Bruce Monkhouse said:
			
		

> It could also go a long way towards helping those who didn't serve in the military.  Civies have those issues also........
> There will NEVER be enough money for anything the Govt. funds, the moment it [funding] goes up for any program, "new needs" suddenly appear along with the groups gathering like squirrels below the chestnut tree.



For sure, civies obviously have those issues too.   If this money was reallocated to helping other people then that's a good thing, less so if the money found itself being used for a raises for MPs or something.  It would be interesting to learn where this money was sent.


----------



## Colin Parkinson

Quite a few medical advances came out of the treatment of military causalities in WWII, Korea and Vietnam. MOney invested in treating PTSD and brain injuries due to blast effects, would have a trickle down effect into treatment for all. Thanks to design, people are surviving events which in a Bren Carrier would likely been fatal and now new medical techniques and protocols are required to treat other types of injuries. Showing the politicians that they could be "World leaders in treatment of blast and PSTD injuries" likely is a better long term proposal than beating them over the head with a stick, despite that being short term enjoyable.


----------



## mariomike

ObedientiaZelum said:
			
		

> That's not always the case though.  Some people are on the edge, pardon the pun, and with help and resources can be brought back and go on to live a balanced and healthy life.



I wonder if the general public is aware of the statistics? 

The department I used to work for calculated that for every homicide we were sent to, more than four times that number died by suicide. For every fatality involving a motor vehicle, more than three times that number died by suicide. 

That's not counting the number of attempts, which if I recall correctly, were estimated at 25:1. 

It would be interesting to know how many were linked to military service.


----------



## PPCLI Guy

ObedientiaZelum said:
			
		

> For sure, civies obviously have those issues too.   If this money was reallocated to helping other people then that's a good thing, less so if the money found itself being used for a raises for MPs or something.  It would be interesting to learn where this money was sent.



It was "sent" to a) pay society's bills.  The Govt has been sending more money (the vast majority of which is in transfers to individuals) than they have been taking in b) to pay for niche tax cuts like the idiotic income splitting.....


----------



## Retired AF Guy

CBC Radio (Ontario Morning) had an interview with Glen McGregor from the Ottawa Citizen who pointed out this is pretty well standard practice for *all* Federal departments/agencies who, at the end of the fiscal year return any unspent money back into the government coffers. 
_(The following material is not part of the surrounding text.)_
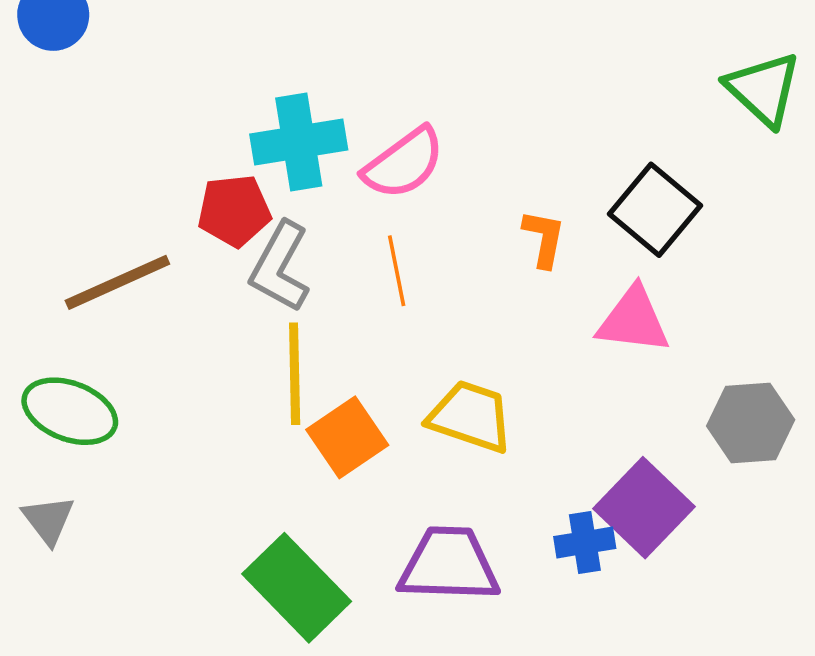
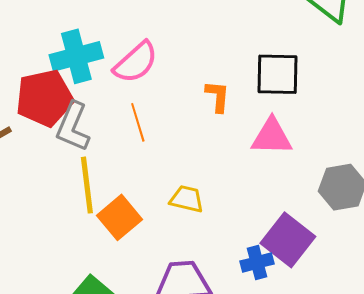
black square: (655, 210) -> (278, 74), turned -33
red pentagon: (234, 211) -> (44, 98), size x1.4
yellow trapezoid: (470, 416) -> (187, 199), size x0.7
One of his points was that the budgets for these departments/agencies are really estimates and for various reasons, sometimes at the end of the fiscal year, they have money left over, which goes back into general revenue.

The other point McGregor made is that this is better than the old practice where at the end of the fiscal year we had the "March Madness" spending spree which, I'm sure many of us are familiar with, where any remaining money was spent on new furniture, computers, courses, trips, etc.
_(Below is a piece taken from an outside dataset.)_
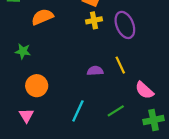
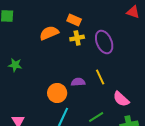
orange semicircle: (42, 17) -> (49, 33), moved
orange circle: (37, 86) -> (57, 93), moved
Those were the two main points that I remember from the interview, and while I tried to find the actual interview, so far I haven't had much luck.


----------



## Navy_Pete

For the last several years, we've had big portions of our money held back that was 'allocated' but held 'in reserve'.  I doubt VAC or other big depts are any different.  This way the govt can say they gave so much to each department, then claim an artificial surplus where they made 'efficiencies and savings' by not letting us spend up to allocation.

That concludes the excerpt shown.